Vicus lusorum многие касталийцы, да и кое-кто за пределами

Провинции, видели последний расцвет касталийских традиций,

сливки аристократической духовности, и не один юноша годами

лелеял честолюбивую мечту когда-нибудь стать членом этого

клана. Напротив, для других этот изысканный круг претендентов

на высшие должности в иерархии Игры был чем-то ненавистным и

упадочным, кликой задирающих нос бездельников, заигравшихся

гениев, лишенных вкуса к жизни и чутья реальности, высокомерным

и по сути паразитическим обществом щеголей и честолюбцев, чьей

профессией и содержанием всей жизни была забава, бесплодное

самоуслаждение духа.

Кнехт был невосприимчив как к первому, так и ко второму

взгляду; ему было безразлично, восхваляла ли его студенческая

молва как небывалую диковину или высмеивала как выскочку и

честолюбца. Важны для него были только его занятия, которые

теперь все вращались в сфере Игры. И еще для него был важен,

может быть, только один вопрос, а именно: вправду ли эта Игра

есть наивысшее достижение Касталии и стоит ли она того, чтобы

посвятить ей жизнь? Ведь углубление в Игру и в сокровенные

тайны ее законов и возможностей, освоение извилистых лабиринтов

ее Архива и запутанного внутреннего мира игровой символики --

все это вовсе не устраняло сомнений; он по опыту знал, что вера

и сомнения неотделимы; что о ни взаимно обусловлены, как вдох и

выдох, и потому с каждым шагом его проникновения во все области

микрокосма Игры возрастала и его прозорливость, его

восприимчивость ко всему сомнительному в самой Игре. Недолго

идиллия в Бамбуковой роще успокаивала его или, если угодно,

сбивала с толку; пример Старшего Брата показал ему, что из всей

этой совокупности проблем существовали различные выходы. Можно

было, например, превратиться в китайца, замкнуться за своей

садовой изгородью и жить так в прекрасном, но ограниченном

совершенстве. Можно было стать, пожалуй, и пифагорейцем, или

монахом и схоластом, но ведь все это было бы бегством, выходом

возможным и дозволенным лишь для немногих, отказом от

универсальности, от сегодняшего и завтрашнего дня ради чего-то

совершенного, однако минувшего. Это было бы возвышенным видом

дезертирство, и Кнехт вовремя почувствовал, что это не ;его

путь. Но каков же его путь?

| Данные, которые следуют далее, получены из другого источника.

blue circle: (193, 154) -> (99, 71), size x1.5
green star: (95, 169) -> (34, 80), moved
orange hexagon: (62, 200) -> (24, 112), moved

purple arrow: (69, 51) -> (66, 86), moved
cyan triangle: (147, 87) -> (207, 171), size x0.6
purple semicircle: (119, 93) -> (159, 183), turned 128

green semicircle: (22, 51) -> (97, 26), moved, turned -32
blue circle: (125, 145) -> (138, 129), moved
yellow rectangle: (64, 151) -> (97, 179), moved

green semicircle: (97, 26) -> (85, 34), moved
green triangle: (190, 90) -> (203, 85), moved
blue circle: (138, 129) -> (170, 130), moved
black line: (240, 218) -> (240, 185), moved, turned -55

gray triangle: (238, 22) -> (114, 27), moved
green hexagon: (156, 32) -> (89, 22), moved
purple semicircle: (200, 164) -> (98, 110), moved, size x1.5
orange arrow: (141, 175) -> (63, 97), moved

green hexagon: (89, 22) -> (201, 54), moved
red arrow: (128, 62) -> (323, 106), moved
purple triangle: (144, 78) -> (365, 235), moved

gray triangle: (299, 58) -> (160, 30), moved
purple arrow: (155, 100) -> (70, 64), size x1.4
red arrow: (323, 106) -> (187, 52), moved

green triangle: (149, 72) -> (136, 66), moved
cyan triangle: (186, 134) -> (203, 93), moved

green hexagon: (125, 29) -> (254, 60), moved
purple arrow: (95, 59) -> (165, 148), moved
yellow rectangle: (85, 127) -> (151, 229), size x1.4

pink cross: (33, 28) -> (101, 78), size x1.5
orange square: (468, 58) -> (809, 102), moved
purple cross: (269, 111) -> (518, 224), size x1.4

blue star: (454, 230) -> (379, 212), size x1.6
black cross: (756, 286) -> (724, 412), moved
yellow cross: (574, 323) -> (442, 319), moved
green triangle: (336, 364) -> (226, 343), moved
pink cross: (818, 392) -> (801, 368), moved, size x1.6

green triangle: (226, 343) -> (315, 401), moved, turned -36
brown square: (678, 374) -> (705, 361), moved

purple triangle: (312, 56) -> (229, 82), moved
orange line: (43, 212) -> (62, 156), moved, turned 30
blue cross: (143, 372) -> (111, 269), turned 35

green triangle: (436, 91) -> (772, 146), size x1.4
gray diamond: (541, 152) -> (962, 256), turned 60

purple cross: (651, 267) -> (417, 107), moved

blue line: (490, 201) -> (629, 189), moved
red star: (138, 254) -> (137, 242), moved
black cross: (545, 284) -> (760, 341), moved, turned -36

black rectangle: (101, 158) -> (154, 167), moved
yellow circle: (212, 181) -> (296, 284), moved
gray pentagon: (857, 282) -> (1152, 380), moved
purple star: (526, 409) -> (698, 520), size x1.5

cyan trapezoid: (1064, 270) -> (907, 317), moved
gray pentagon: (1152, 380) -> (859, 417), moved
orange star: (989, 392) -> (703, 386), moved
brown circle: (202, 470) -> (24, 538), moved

Он знал, что, помимо больших

музыкальных способностей и дара к Игре, в нем дремали еще

нетронутые силы, какая-то внутренняя независимость, упрямство в

высоком смысле этого слова, которое ни в коей мере не

затрудняло и не запрещало ему служить и подчиняться, но

требовало от него служения лишь наивысшему. И эти его силы, эта

независимость, это упрямство не были лишь определенной чертой

его внутреннего "я", -- они были направлены вовне и действовали

также и на окружающих. Еще в школьные годы, и особенно со

времени его соперничества с Плинио Дезиньори, он часто замечал,

что многим сверстникам, и особенно более молодым из соучеников,

он не только нравился, но они искали его дружбы, были склонны

встать под его начало, прислушивались к его совету, охотно

подчинялись его влиянию, и это его наблюдение впоследствии

довольно часто подтверждалось. Было что-то очень приятное,

лестное в этом наблюдении, оно тешило его честолюбие, укрепляло

его уверенность в себе. Но была и другая, совсем другая

сторона, мрачная и страшная. Ведь было нечто запретное и

отвратительное уже в этой склонности свысока смотреть на своих

товарищей, слабых и ищущих чужого совета, руководства и

примера, лишенных уверенности и чувства собственного

достоинства, а тем более в возникавшем порой тайном желании

сделать из них послушных рабов. К тому же, со времени диспутов

с Плинио, он хорошо знал, каким напряжением, какой

ответственностью, даже душевным бременем приходится

расплачиваться за каждый видный и блестящий пост. Знал и то,

как тяжко было иногда Магистру музыки сносить свое положение.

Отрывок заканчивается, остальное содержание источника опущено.